In additional to trying to keep myself open to what I could learn, I also found myself trying to challenge myself to go deeper into the poses and fix the things myself that my teacher usually directs me to fix, like planting the entire palms of my hands and pulling my hips back in downward dog. It's a little like learning to edit your own rough drafts. It's easy to be lazy and let someone else find your mistakes, but once you start finding them yourself, you actually learn not to make them in the first place. My favorite literary character, Alanna, disguised herself as a boy to learn to be a knight and I always remember that she would be embarassed when a new teacher would catch her forgetting to do something she already knew how to do, like keeping her stomach tight in combat training. So, I tried to be like Alanna and push myself.

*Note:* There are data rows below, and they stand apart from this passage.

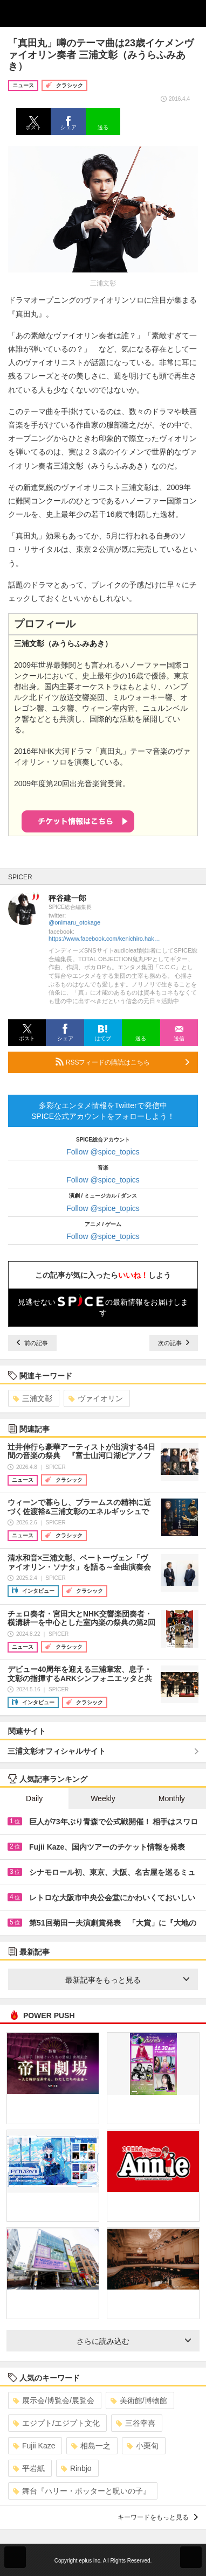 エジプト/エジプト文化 (56, 2423)
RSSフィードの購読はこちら (122, 1062)
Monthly (172, 1798)
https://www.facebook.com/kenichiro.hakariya (105, 938)
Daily (34, 1798)
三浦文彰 (32, 1398)
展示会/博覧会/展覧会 (53, 2400)
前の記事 (32, 1343)
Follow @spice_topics (103, 1151)
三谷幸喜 (135, 2423)
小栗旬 (143, 2445)
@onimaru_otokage (74, 922)
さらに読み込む (134, 2341)
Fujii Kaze (34, 2445)
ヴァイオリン (95, 1398)
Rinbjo (76, 2468)
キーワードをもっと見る (158, 2517)
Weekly (103, 1798)
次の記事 (173, 1343)
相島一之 (91, 2445)
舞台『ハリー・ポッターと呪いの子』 (81, 2491)
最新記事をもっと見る (127, 1980)
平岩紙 (29, 2468)
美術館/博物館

Still, I left class pretty unsatisfied. We had done quite a lot of self-massage and not a lot of stretching. She went on and on about this gift of the flying eagle that she gave to us and how exhilirating it was as a pose, but it hadn't done anything for me. She ended the session with an invitation that if anyone would like to stay and talk about what they'd experienced, heard, felt or SAW, she'd be happy to stay. Blech. However, she also ended by saying, "Namaste," and as I replied, "Namaste" by rote, I had to grudgingly remind myself that there is, in fact, divinity in Sukima to be recognized and honored, just like there is divinity in me that seeks to be recognized and honored. That being said, though, I booked a hasty retreat when my fellow classmembers began to sigh about how relaxed they felt. Of course they felt relaxed, they hadn't really done anything!

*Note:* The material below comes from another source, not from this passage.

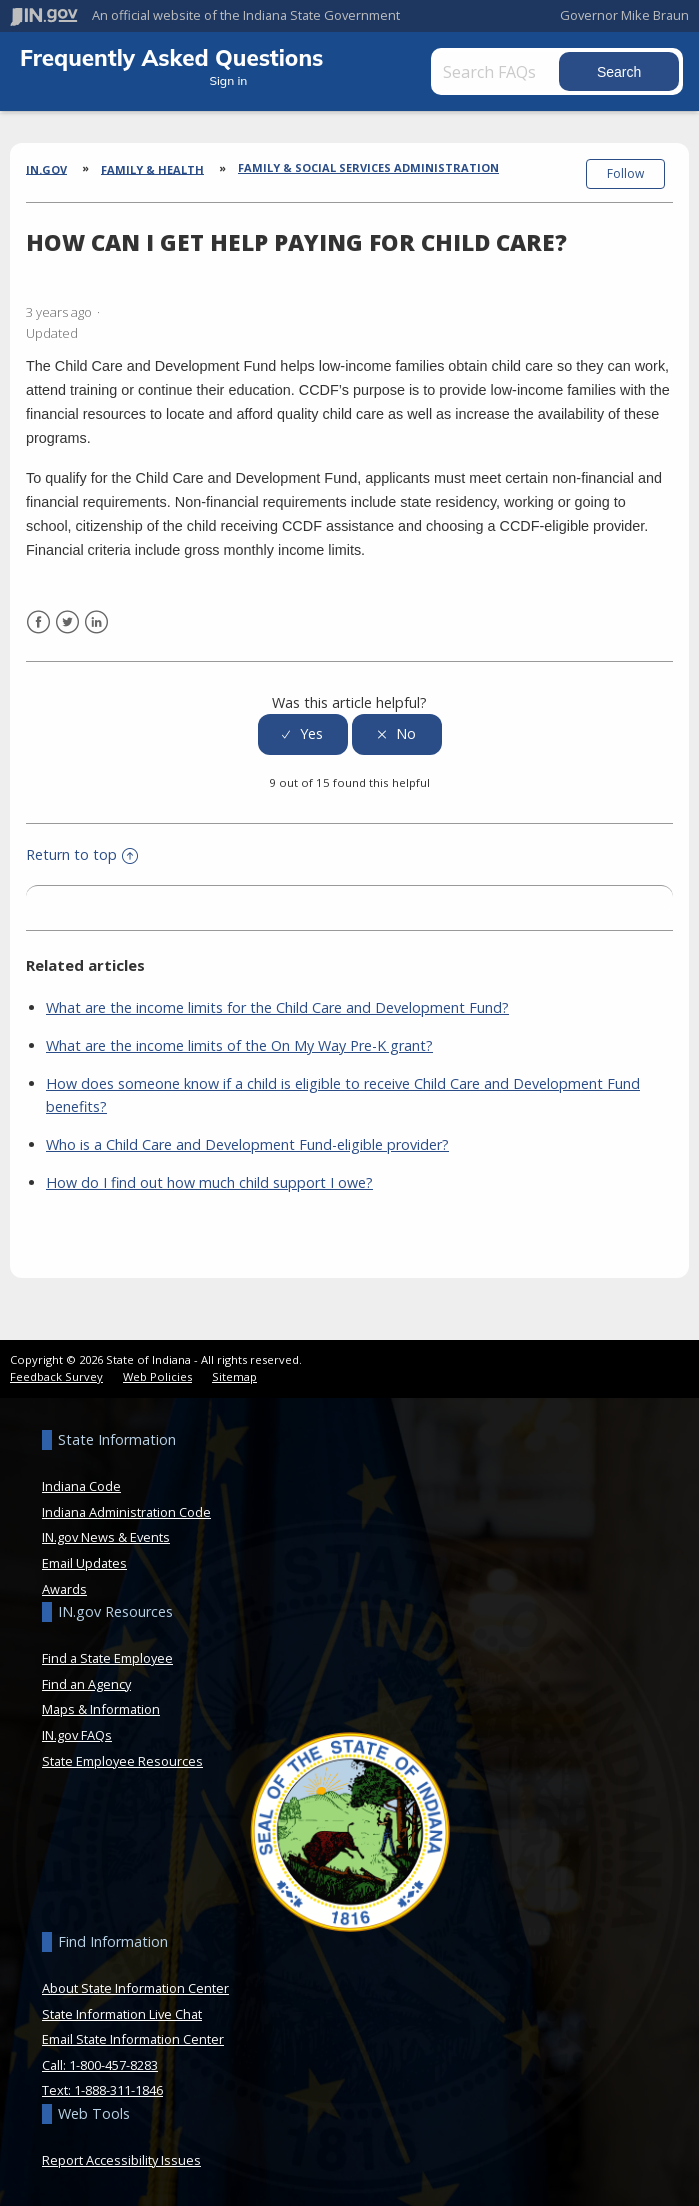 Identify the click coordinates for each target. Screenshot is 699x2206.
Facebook (38, 622)
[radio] (303, 734)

So, the day got worse from there. As I was driving back into town, the car in front of me (who had to have known I was behind him because I had been there so long) stopped in front of a driveway that was located just beyond a hairpin downhill curve, so that I had to slam on the brakes and stopped within inches since I couldn't have known that he was slowing down to stop. Why didn't he just pull inot the driveway to let the town drunk out?

I had to work at the Exchange to cover for a girl on vacation and Sundays always suck because there are just too many people trying to unload their stuff before we're closed for the next two days. It was all grumpy, old bachelors working and all of the drop-offs were clothes, so they sat and leaned against the counter while I sorted and hung clothes because they refuse to do that kind of work. I was starting to feel sick at that point, but had to drive back out to Doe Bay to work a shift. Even though I was told I could leave early, the other girl working is not at all good at waiting tables, so I had to stay an extra hour or everything would have fallen down around her ears.

So, pretty much a martyr day but a normal-person martyr day, which feels good, even if I don't.